THE Road Transport Authority reports that 215 people died and 278 became wounded in 216 accidents around Eid time. The chair of the BRTA has urged the public to adhere to traffic laws and criticised civic groups for their recent reports on road accidents. The Road Safety Foundation published a report on June 24, noting that at least 262 people died and 543 became injured in 251 accidents in June 11–23. Instead of explaining the discrepancy between the number of death in the two reports, the authorities termed the Road Safety Foundation report ‘unacceptable’ and ‘confusing’ and accused the group of not sharing the report with the authorities. The authorities list violations such as rash driving, illegal movement of vehicles on highways and motorcyclists not wearing helmets but fail to acknowledge that strict enforcement of traffic regulation is the government’s responsibility. When the cause of frequent road accidents is public knowledge and official records present a shockingly high number of death, the government’s policy approach should be to reduce fatalities on the road, not monitor statistics produced by civic groups.
As Eid approaches every year, thousands of people leave Dhaka to celebrate the festival in outlying areas, but the journey home has always been risky. In April 16–17, when people were returning to work after Eid-ul-Fitr, at least 28 people died and about 50 became injured in three accidents. Around Eid-ul-Fitr 2023, as the Bangladesh Passengers’ Welfare Association said, at least 355 people died and 620 became injured in 341 accidents on the road, railway and waterways. The mere deployment of additional highway patrol to manage the movement of a large number of people and vehicles is not an answer to the long-standing challenges that include poor road and traffic management, reckless driving, unfit vehicles being allowed on the road, unskilled driving, etc. In general, the government responses are limited to conducting investigation and forming ranking committees to devise strategies for road safety, which, in the end, are never executed. The tendency to bring non-governmental organisations under the government’s surveillance, as implied in the Road Transport Authority chair’s remark, does not make the road safe.

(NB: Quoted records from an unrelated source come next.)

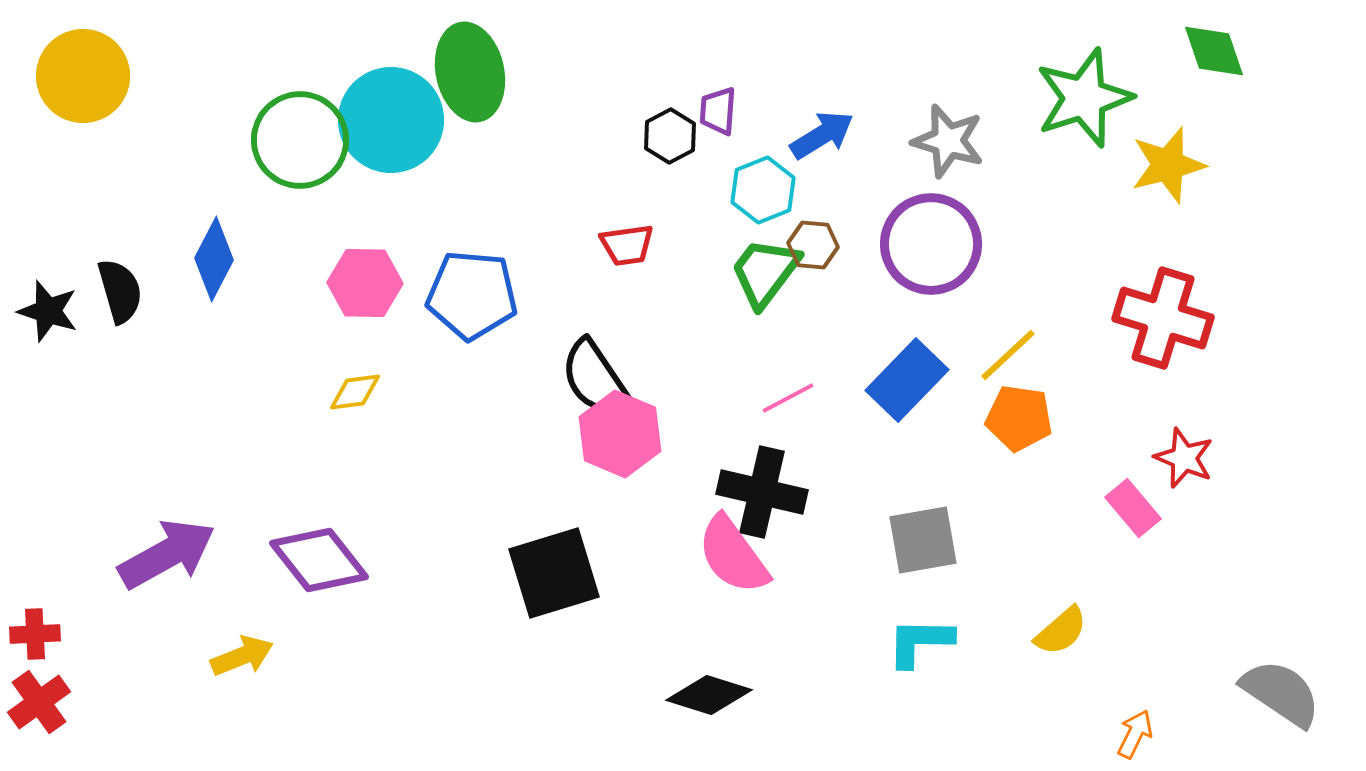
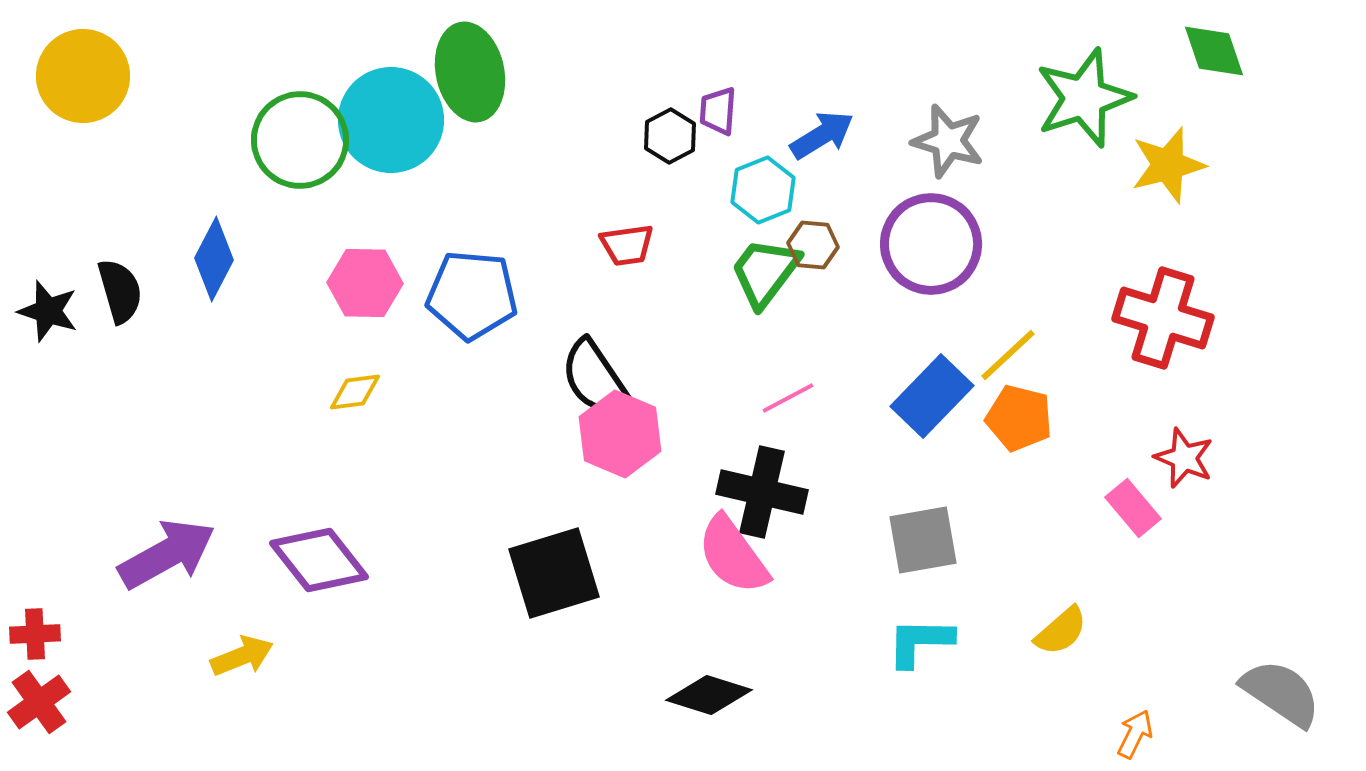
blue rectangle at (907, 380): moved 25 px right, 16 px down
orange pentagon at (1019, 418): rotated 6 degrees clockwise
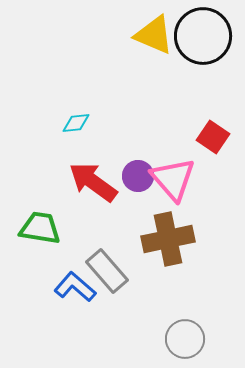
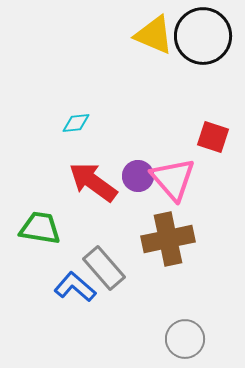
red square: rotated 16 degrees counterclockwise
gray rectangle: moved 3 px left, 3 px up
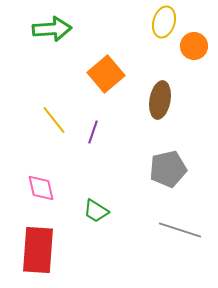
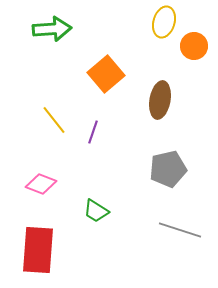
pink diamond: moved 4 px up; rotated 56 degrees counterclockwise
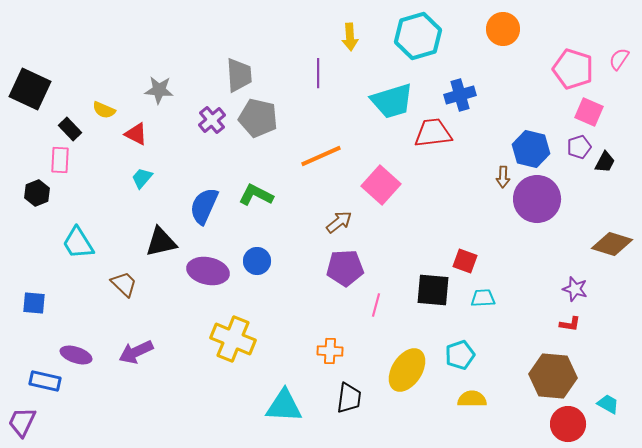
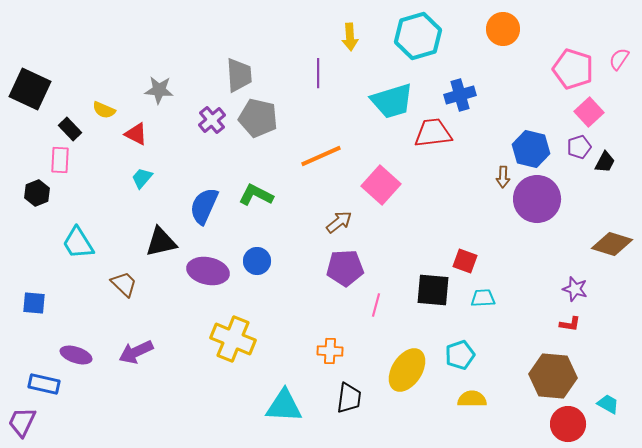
pink square at (589, 112): rotated 24 degrees clockwise
blue rectangle at (45, 381): moved 1 px left, 3 px down
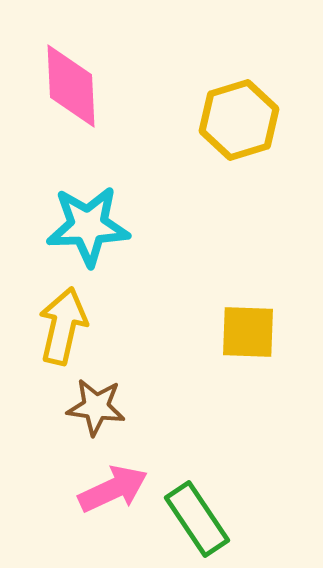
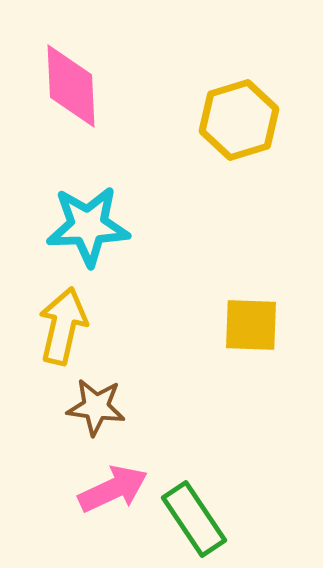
yellow square: moved 3 px right, 7 px up
green rectangle: moved 3 px left
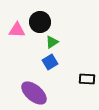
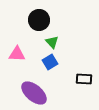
black circle: moved 1 px left, 2 px up
pink triangle: moved 24 px down
green triangle: rotated 40 degrees counterclockwise
black rectangle: moved 3 px left
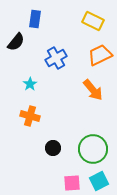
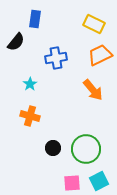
yellow rectangle: moved 1 px right, 3 px down
blue cross: rotated 20 degrees clockwise
green circle: moved 7 px left
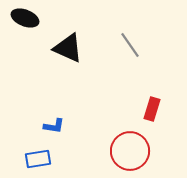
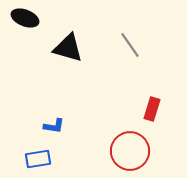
black triangle: rotated 8 degrees counterclockwise
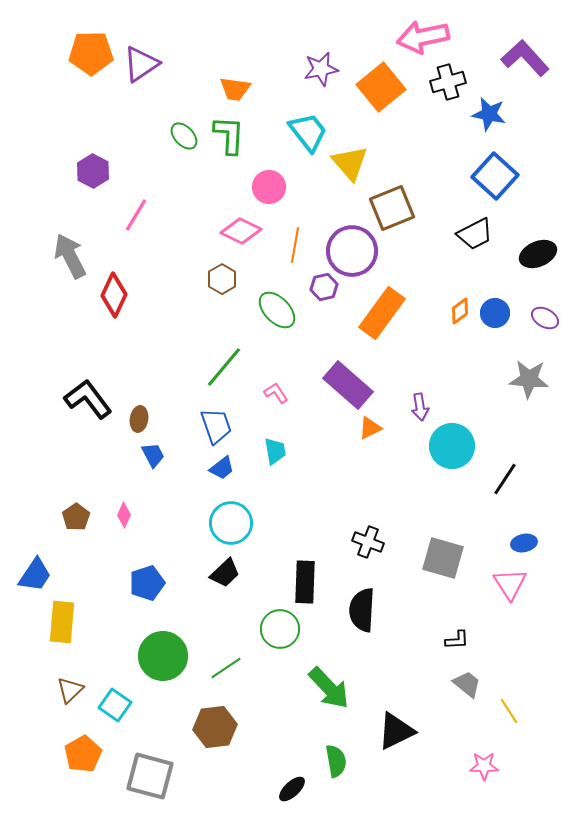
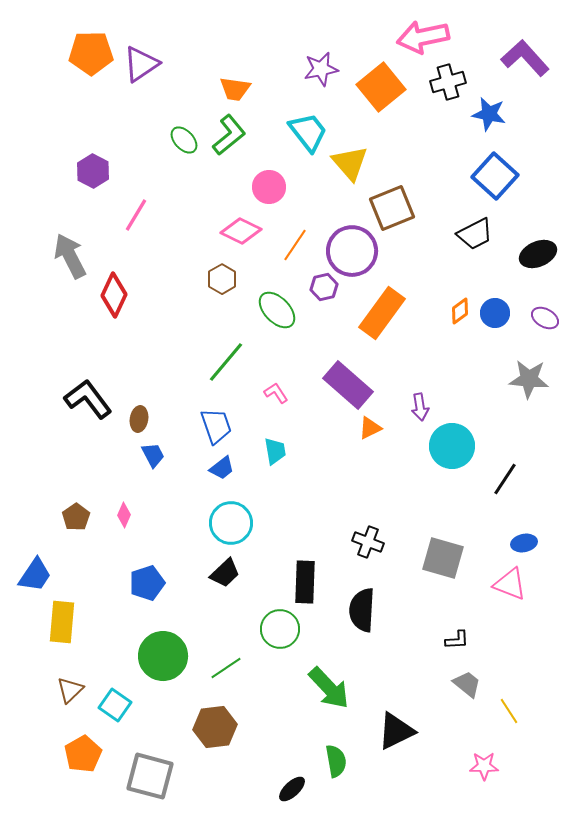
green L-shape at (229, 135): rotated 48 degrees clockwise
green ellipse at (184, 136): moved 4 px down
orange line at (295, 245): rotated 24 degrees clockwise
green line at (224, 367): moved 2 px right, 5 px up
pink triangle at (510, 584): rotated 36 degrees counterclockwise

The ever-increasing procession of death from road accidents during Eid holidays shows the government’s persistent apathy towards road safety. It is time that the government recognised its failure and took early steps to improve the road safety situation, by ensuring exemplary punishment to all responsible, from transport owners running buses flouting regulations to government officers issuing fitness certificates to unfit vehicles. Equally important for the government is to address the hold that transport owners have on the sector so that they cannot get in the way of enforcement or implementation. Surveillance on passenger rights organisation and disrupting information flow will not make roads safe.